* _What is being asked_
Your answer must restate the listing below word for word and contain no images.
---
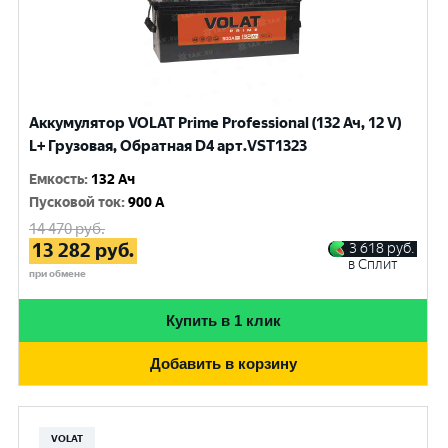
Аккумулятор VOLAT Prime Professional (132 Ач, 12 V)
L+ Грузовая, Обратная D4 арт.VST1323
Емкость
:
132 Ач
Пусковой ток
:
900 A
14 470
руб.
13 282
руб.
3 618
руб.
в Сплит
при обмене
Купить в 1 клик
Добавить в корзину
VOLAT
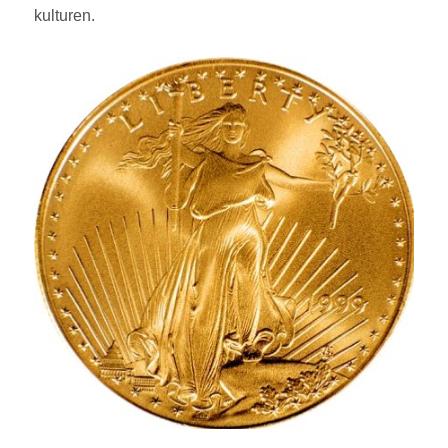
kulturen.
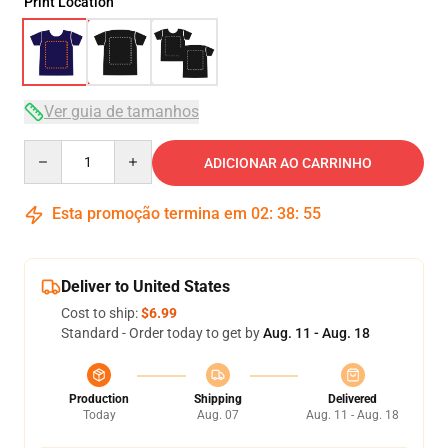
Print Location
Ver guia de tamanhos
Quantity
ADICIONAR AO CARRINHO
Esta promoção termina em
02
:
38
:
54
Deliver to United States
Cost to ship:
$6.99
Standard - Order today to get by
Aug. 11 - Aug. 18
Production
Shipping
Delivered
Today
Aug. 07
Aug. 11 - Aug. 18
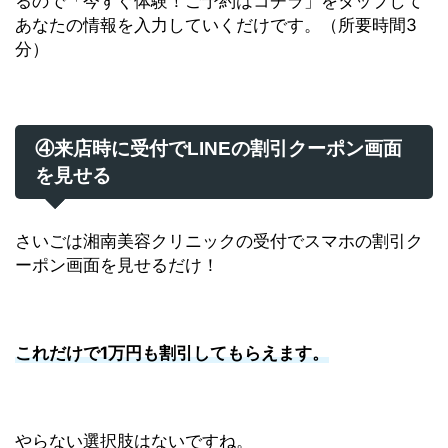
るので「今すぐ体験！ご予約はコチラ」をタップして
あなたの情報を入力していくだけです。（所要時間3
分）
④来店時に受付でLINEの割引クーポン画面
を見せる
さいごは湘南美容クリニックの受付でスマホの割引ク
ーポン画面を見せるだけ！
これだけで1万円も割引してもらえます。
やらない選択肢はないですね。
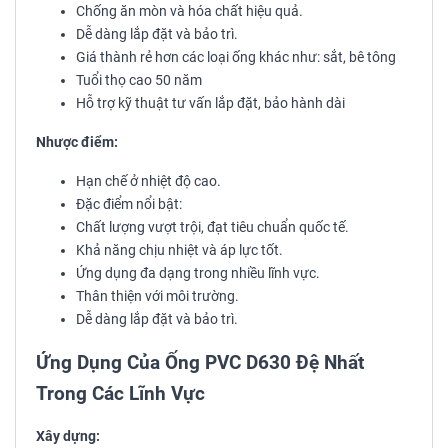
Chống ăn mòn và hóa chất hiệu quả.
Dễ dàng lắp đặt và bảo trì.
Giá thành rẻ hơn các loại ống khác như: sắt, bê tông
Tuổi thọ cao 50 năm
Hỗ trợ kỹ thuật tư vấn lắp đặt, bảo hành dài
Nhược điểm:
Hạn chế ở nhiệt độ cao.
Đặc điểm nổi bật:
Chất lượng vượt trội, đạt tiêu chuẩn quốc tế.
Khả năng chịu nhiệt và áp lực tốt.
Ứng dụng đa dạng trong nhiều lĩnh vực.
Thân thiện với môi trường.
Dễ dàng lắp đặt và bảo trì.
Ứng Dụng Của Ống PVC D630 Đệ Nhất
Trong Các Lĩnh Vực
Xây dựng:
---
* _Solution for this problem_
Аккумулятор VOLAT Prime Professional (132 Ач, 12 V)
L+ Грузовая, Обратная D4 арт.VST1323
Емкость
:
132 Ач
Пусковой ток
:
900 A
14 470
руб.
13 282
руб.
3 618
руб.
в Сплит
при обмене
Купить в 1 клик
Добавить в корзину
VOLAT
kulturen.
Print Location
Ver guia de tamanhos
Quantity
ADICIONAR AO CARRINHO
Esta promoção termina em
02
:
38
:
54
Deliver to United States
Cost to ship:
$6.99
Standard - Order today to get by
Aug. 11 - Aug. 18
Production
Shipping
Delivered
Today
Aug. 07
Aug. 11 - Aug. 18
るので「今すぐ体験！ご予約はコチラ」をタップして
あなたの情報を入力していくだけです。（所要時間3
分）
④来店時に受付でLINEの割引クーポン画面
を見せる
さいごは湘南美容クリニックの受付でスマホの割引ク
ーポン画面を見せるだけ！
これだけで1万円も割引してもらえます。
やらない選択肢はないですね。
Chống ăn mòn và hóa chất hiệu quả.
Dễ dàng lắp đặt và bảo trì.
Giá thành rẻ hơn các loại ống khác như: sắt, bê tông
Tuổi thọ cao 50 năm
Hỗ trợ kỹ thuật tư vấn lắp đặt, bảo hành dài
Nhược điểm:
Hạn chế ở nhiệt độ cao.
Đặc điểm nổi bật:
Chất lượng vượt trội, đạt tiêu chuẩn quốc tế.
Khả năng chịu nhiệt và áp lực tốt.
Ứng dụng đa dạng trong nhiều lĩnh vực.
Thân thiện với môi trường.
Dễ dàng lắp đặt và bảo trì.
Ứng Dụng Của Ống PVC D630 Đệ Nhất
Trong Các Lĩnh Vực
Xây dựng:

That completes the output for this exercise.